Ken Gold: What are we trying to fix by changing marijuana laws? | SteamboatToday.com

Ken Gold: What are we trying to fix by changing marijuana laws?

I am concerned about the proposed Steamboat dispensary ordinance changes that would allow additional dispensary licenses as one issue, and secondarily, waiving the original requirements placed on the current licensees for vertical integration.

As a 42-year resident of Steamboat, I can remember moving to Steamboat and the downtown being quite a different assortment of businesses, many of which were family owned and passed on generation to generation. There was no Walmart back then nor Ace Hardware nor Staples, and those now defunct businesses (the family-owned businesses) were where we shopped and supported our local business people. 

Progress is inevitable so when Walmart was first proposed, it was controversial, the community was growing and you could argue there was a need for Walmart and cheaper prices and access to more variety.  But those small businesses: Ben Franklin, Boggs Hardware, etc. soon went by the wayside and were gone and with them some of our town character.

Today, the three dispensaries in Steamboat are in a different situation but with parallels. I am not aware of any increasing demand for more dispensaries. From what I understand, Steamboat’s pricing is in line, what are we trying to fix? 

If anything, from what I see, the current dispensaries are surviving but not necessarily thriving because the costs of running those businesses, compliance, taxes and the requirement for vertical integration to grow 70% of their own product. These all impact their costs and net bottom line. 

More importantly, the three existing dispensaries have become three good-sized and some of the most successful employers in Steamboat, employing perhaps as many as 100 local employees in their grow facilities.

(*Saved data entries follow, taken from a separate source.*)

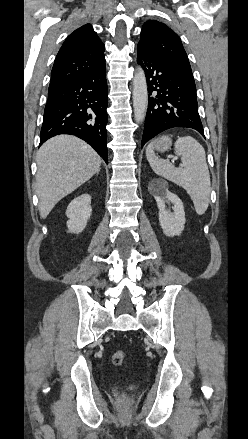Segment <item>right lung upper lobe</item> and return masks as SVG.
<instances>
[{
	"label": "right lung upper lobe",
	"instance_id": "1",
	"mask_svg": "<svg viewBox=\"0 0 248 439\" xmlns=\"http://www.w3.org/2000/svg\"><path fill=\"white\" fill-rule=\"evenodd\" d=\"M105 46L90 24L71 33L60 48L51 72L49 91L105 64Z\"/></svg>",
	"mask_w": 248,
	"mask_h": 439
}]
</instances>
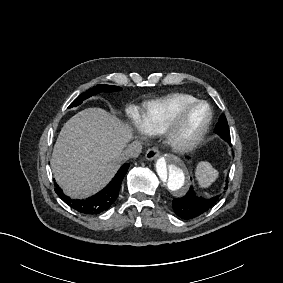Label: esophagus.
I'll return each instance as SVG.
<instances>
[{"mask_svg": "<svg viewBox=\"0 0 283 283\" xmlns=\"http://www.w3.org/2000/svg\"><path fill=\"white\" fill-rule=\"evenodd\" d=\"M158 156H159V150L156 147L149 148L145 154V158L150 161L156 159ZM168 158L172 160L174 156L168 155Z\"/></svg>", "mask_w": 283, "mask_h": 283, "instance_id": "esophagus-1", "label": "esophagus"}]
</instances>
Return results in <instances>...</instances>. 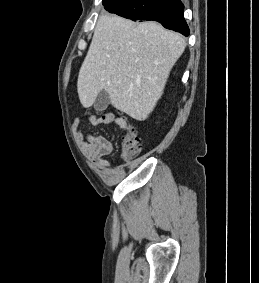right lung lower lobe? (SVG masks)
<instances>
[{
  "label": "right lung lower lobe",
  "mask_w": 259,
  "mask_h": 283,
  "mask_svg": "<svg viewBox=\"0 0 259 283\" xmlns=\"http://www.w3.org/2000/svg\"><path fill=\"white\" fill-rule=\"evenodd\" d=\"M104 8L131 20H154L165 28L189 35L180 0H103Z\"/></svg>",
  "instance_id": "right-lung-lower-lobe-1"
}]
</instances>
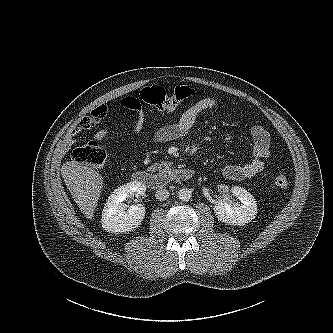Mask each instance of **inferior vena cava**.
Here are the masks:
<instances>
[{
    "label": "inferior vena cava",
    "instance_id": "1",
    "mask_svg": "<svg viewBox=\"0 0 333 333\" xmlns=\"http://www.w3.org/2000/svg\"><path fill=\"white\" fill-rule=\"evenodd\" d=\"M170 196V193L165 188H160L156 191L155 197L159 201L166 200Z\"/></svg>",
    "mask_w": 333,
    "mask_h": 333
}]
</instances>
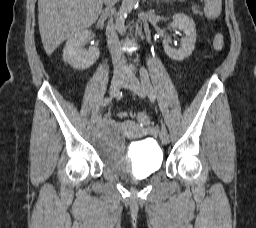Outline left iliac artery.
Here are the masks:
<instances>
[{"label":"left iliac artery","instance_id":"1","mask_svg":"<svg viewBox=\"0 0 256 228\" xmlns=\"http://www.w3.org/2000/svg\"><path fill=\"white\" fill-rule=\"evenodd\" d=\"M140 79H141L142 86L146 91L148 97L150 99H155L156 98L155 90L150 82L148 72L144 67L140 68ZM162 126L165 127V124L163 122H162Z\"/></svg>","mask_w":256,"mask_h":228}]
</instances>
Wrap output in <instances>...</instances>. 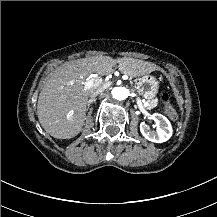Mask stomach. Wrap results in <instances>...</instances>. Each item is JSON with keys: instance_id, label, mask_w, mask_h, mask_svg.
<instances>
[{"instance_id": "stomach-1", "label": "stomach", "mask_w": 217, "mask_h": 217, "mask_svg": "<svg viewBox=\"0 0 217 217\" xmlns=\"http://www.w3.org/2000/svg\"><path fill=\"white\" fill-rule=\"evenodd\" d=\"M136 90L144 98L153 99L158 93L159 81L151 74L144 75L136 83Z\"/></svg>"}]
</instances>
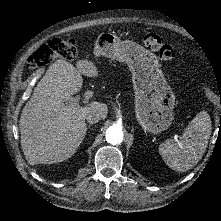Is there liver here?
I'll use <instances>...</instances> for the list:
<instances>
[{
    "instance_id": "6515ba94",
    "label": "liver",
    "mask_w": 221,
    "mask_h": 221,
    "mask_svg": "<svg viewBox=\"0 0 221 221\" xmlns=\"http://www.w3.org/2000/svg\"><path fill=\"white\" fill-rule=\"evenodd\" d=\"M97 74L93 64L81 62L78 68L65 60L51 64L24 105L20 119V141L27 162L31 165L65 160L80 145L87 126L86 115L100 112L106 118L103 103L92 102L83 108H65L70 94L83 84L82 75Z\"/></svg>"
}]
</instances>
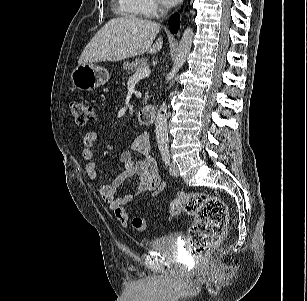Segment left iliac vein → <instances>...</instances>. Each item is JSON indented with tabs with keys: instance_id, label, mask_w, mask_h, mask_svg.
Returning a JSON list of instances; mask_svg holds the SVG:
<instances>
[{
	"instance_id": "obj_1",
	"label": "left iliac vein",
	"mask_w": 307,
	"mask_h": 301,
	"mask_svg": "<svg viewBox=\"0 0 307 301\" xmlns=\"http://www.w3.org/2000/svg\"><path fill=\"white\" fill-rule=\"evenodd\" d=\"M169 172L172 176H179V169L175 161H171L169 165Z\"/></svg>"
}]
</instances>
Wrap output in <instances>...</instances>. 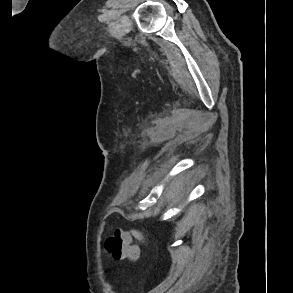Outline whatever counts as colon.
I'll list each match as a JSON object with an SVG mask.
<instances>
[{"instance_id":"colon-1","label":"colon","mask_w":293,"mask_h":293,"mask_svg":"<svg viewBox=\"0 0 293 293\" xmlns=\"http://www.w3.org/2000/svg\"><path fill=\"white\" fill-rule=\"evenodd\" d=\"M105 247L116 259L136 260L139 258L140 249L130 241L126 232L116 230L105 240Z\"/></svg>"}]
</instances>
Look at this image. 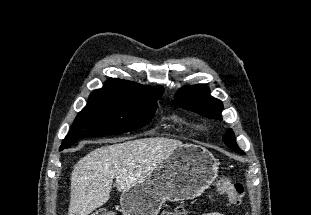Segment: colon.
I'll return each mask as SVG.
<instances>
[{"label": "colon", "instance_id": "5ec220e1", "mask_svg": "<svg viewBox=\"0 0 311 215\" xmlns=\"http://www.w3.org/2000/svg\"><path fill=\"white\" fill-rule=\"evenodd\" d=\"M218 191L228 196L231 204L238 206L242 203L244 197V186L240 183H232L227 177L218 181ZM91 215H114L111 211L100 208L95 210ZM162 215H186L183 207H176L172 210L164 211Z\"/></svg>", "mask_w": 311, "mask_h": 215}]
</instances>
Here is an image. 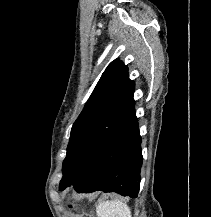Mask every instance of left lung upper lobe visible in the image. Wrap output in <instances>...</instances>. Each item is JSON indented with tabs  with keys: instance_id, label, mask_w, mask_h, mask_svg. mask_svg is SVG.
Returning a JSON list of instances; mask_svg holds the SVG:
<instances>
[{
	"instance_id": "1",
	"label": "left lung upper lobe",
	"mask_w": 211,
	"mask_h": 217,
	"mask_svg": "<svg viewBox=\"0 0 211 217\" xmlns=\"http://www.w3.org/2000/svg\"><path fill=\"white\" fill-rule=\"evenodd\" d=\"M134 89L127 66L112 61L72 126L59 188L74 180L100 147L135 117Z\"/></svg>"
}]
</instances>
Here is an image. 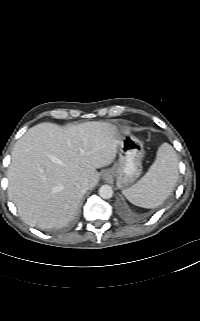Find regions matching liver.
<instances>
[{
    "label": "liver",
    "mask_w": 200,
    "mask_h": 321,
    "mask_svg": "<svg viewBox=\"0 0 200 321\" xmlns=\"http://www.w3.org/2000/svg\"><path fill=\"white\" fill-rule=\"evenodd\" d=\"M119 138L108 122L30 128L15 143L7 171L8 195L22 220L40 229L73 220L84 194L77 182L86 179L88 189L95 187L96 169L115 160Z\"/></svg>",
    "instance_id": "1"
}]
</instances>
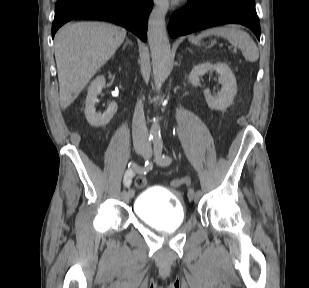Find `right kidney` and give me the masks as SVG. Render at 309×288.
Listing matches in <instances>:
<instances>
[{
  "label": "right kidney",
  "instance_id": "right-kidney-1",
  "mask_svg": "<svg viewBox=\"0 0 309 288\" xmlns=\"http://www.w3.org/2000/svg\"><path fill=\"white\" fill-rule=\"evenodd\" d=\"M105 84L104 76H98L88 87V94L85 101V116L89 124L95 127L108 124L118 109L117 104L112 102L102 115L96 113L95 103L97 102V96L105 87Z\"/></svg>",
  "mask_w": 309,
  "mask_h": 288
}]
</instances>
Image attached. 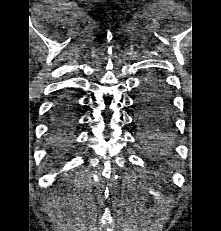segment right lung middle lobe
Segmentation results:
<instances>
[{
  "label": "right lung middle lobe",
  "instance_id": "dd1d6c3e",
  "mask_svg": "<svg viewBox=\"0 0 221 231\" xmlns=\"http://www.w3.org/2000/svg\"><path fill=\"white\" fill-rule=\"evenodd\" d=\"M73 104L59 102L52 114L51 132L54 143L58 146L67 142L75 123Z\"/></svg>",
  "mask_w": 221,
  "mask_h": 231
}]
</instances>
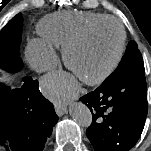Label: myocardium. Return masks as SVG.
I'll list each match as a JSON object with an SVG mask.
<instances>
[{"mask_svg": "<svg viewBox=\"0 0 151 151\" xmlns=\"http://www.w3.org/2000/svg\"><path fill=\"white\" fill-rule=\"evenodd\" d=\"M105 23H113L116 25V27L119 30L120 38H119V46H118L117 54L113 59V61L110 63V65L106 69H104L101 73L91 78L82 80L87 85H98L103 83L114 73V71L121 63L124 56V52L126 48V40H127L126 30L123 23L119 19L113 16H106L101 19H98L92 22L91 24H89L88 26H86L78 35H76L73 39L67 42L62 48V56H63L64 63L66 67L72 70V65L70 61L71 52L75 48L80 46L94 29Z\"/></svg>", "mask_w": 151, "mask_h": 151, "instance_id": "f54148a6", "label": "myocardium"}]
</instances>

Again, what’s wrong and what are we trying to fix here?

If other dispensaries are wanting to open in Steamboat, have them open up facilities and add to our employment base as well. 

Unlike Walmart back in the day, I don’t think anyone will argue that having more dispensaries in Steamboat would be a benefit to the community. 

If one of the large corporate cannabis companies from Denver acquires one of the new licenses, they would have a financing and a competitive advantage without the requirement to grow their own products and who would survive — one of our locally-owned dispensaries where the owners have invested their time and money and hired locals or the outsider corporate Chain Store who has deep pockets but no local connection nor history here?